Deepthi Panthula
Senior Staff Product Manager
San Jose, California, United States
Actions
Deepthi Panthula is a Senior Staff Product Manager for Reliability Engineering at Intuit, a CNCF end user company, where she leads the product strategy for key platform areas including disaster recovery, chaos engineering, performance testing, and AI-driven resilience. She drives the vision and strategy for Intuit’s fault-tolerant disaster recovery, performance, and chaos engineering platforms—critical capabilities that ensure the reliability and scalability of thousands of cloud-native services. She brings a deep product-first perspective to the evolving world of cloud-native reliability.
Area of Expertise
Topics
Proactive Resilience: Leveraging Generative AI for Chaos and FMEA Management
In today’s rapidly evolving digital landscape, proactively identifying chaos and Failure Mode and Effects Analysis (FMEA) scenarios is critical for maintaining resilient systems. In this talk, we will delve into how generative AI can significantly enhance risk management and incident recovery efforts. By integrating diverse data sources—such as dependency graphs, historical incident reports, observability metrics, anomaly detection, and performance logs—organizations can uncover vulnerabilities and derive actionable insights before potential issues escalate.

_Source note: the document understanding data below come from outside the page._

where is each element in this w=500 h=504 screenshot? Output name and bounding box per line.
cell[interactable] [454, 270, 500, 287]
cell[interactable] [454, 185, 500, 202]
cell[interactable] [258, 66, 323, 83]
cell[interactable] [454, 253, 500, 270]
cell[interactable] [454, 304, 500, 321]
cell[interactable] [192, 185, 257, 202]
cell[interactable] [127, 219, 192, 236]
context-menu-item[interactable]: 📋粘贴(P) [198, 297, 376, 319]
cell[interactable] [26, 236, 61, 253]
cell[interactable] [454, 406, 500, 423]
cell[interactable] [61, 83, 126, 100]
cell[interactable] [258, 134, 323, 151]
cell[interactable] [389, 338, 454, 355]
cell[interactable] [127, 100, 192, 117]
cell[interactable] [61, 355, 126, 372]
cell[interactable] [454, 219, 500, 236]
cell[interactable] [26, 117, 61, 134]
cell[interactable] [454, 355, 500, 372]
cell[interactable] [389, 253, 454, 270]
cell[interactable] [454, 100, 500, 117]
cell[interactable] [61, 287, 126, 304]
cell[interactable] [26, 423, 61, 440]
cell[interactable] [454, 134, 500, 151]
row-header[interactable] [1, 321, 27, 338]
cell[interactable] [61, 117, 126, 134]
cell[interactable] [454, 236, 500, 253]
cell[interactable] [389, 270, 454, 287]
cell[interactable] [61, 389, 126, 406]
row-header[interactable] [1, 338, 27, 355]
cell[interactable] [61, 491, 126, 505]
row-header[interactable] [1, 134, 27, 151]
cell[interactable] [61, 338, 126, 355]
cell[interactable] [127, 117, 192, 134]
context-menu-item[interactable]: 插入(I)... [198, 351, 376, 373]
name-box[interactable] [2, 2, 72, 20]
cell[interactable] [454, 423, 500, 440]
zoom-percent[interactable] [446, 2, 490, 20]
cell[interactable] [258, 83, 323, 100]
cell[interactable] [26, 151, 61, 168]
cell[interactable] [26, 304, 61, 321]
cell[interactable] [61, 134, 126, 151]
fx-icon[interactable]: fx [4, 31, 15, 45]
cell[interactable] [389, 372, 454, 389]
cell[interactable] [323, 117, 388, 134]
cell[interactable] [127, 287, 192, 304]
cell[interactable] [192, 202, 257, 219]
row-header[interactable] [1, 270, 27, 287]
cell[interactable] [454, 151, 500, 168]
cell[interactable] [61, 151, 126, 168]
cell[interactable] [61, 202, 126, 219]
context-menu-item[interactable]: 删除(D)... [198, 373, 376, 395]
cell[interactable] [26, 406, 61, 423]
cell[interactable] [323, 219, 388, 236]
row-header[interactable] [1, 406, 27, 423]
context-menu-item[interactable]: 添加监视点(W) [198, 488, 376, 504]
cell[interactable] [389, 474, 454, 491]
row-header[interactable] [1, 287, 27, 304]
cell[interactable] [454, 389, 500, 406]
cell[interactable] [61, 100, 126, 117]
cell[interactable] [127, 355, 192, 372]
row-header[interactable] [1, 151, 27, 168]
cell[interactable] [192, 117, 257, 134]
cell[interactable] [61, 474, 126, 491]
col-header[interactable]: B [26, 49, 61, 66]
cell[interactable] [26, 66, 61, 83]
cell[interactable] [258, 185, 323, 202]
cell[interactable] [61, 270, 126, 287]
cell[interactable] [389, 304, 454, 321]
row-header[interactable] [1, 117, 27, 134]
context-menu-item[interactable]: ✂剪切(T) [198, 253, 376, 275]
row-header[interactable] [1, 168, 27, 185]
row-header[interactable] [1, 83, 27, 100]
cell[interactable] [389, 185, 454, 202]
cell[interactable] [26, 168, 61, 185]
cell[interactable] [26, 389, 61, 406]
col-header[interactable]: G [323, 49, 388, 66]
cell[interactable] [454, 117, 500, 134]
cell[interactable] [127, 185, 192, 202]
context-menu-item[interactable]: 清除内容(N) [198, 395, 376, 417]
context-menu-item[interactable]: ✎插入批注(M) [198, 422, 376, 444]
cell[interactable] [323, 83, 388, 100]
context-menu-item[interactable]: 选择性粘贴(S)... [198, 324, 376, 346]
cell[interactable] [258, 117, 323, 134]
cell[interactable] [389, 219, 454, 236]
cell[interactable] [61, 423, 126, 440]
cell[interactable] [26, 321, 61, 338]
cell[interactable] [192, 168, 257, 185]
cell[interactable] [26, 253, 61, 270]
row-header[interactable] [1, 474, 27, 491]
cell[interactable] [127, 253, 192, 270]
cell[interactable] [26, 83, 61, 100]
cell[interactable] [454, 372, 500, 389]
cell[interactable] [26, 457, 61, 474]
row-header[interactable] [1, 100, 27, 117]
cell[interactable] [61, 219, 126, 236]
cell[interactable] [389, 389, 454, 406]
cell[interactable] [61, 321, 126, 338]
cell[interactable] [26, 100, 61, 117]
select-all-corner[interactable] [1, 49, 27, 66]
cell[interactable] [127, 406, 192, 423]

Generative AI serves a pivotal role in this framework by highlighting and automating the identification of risk scenarios. By leveraging its inferential capabilities, AI not only surfaces hidden weaknesses but also triggers alerts and automates response protocols, keeping teams informed and ensuring they can focus their expertise on critical decision-making. We will present compelling case studies from Intuit to showcase how these AI-driven strategies empower teams to cultivate proactive incident response mechanisms and bolster overall system resilience.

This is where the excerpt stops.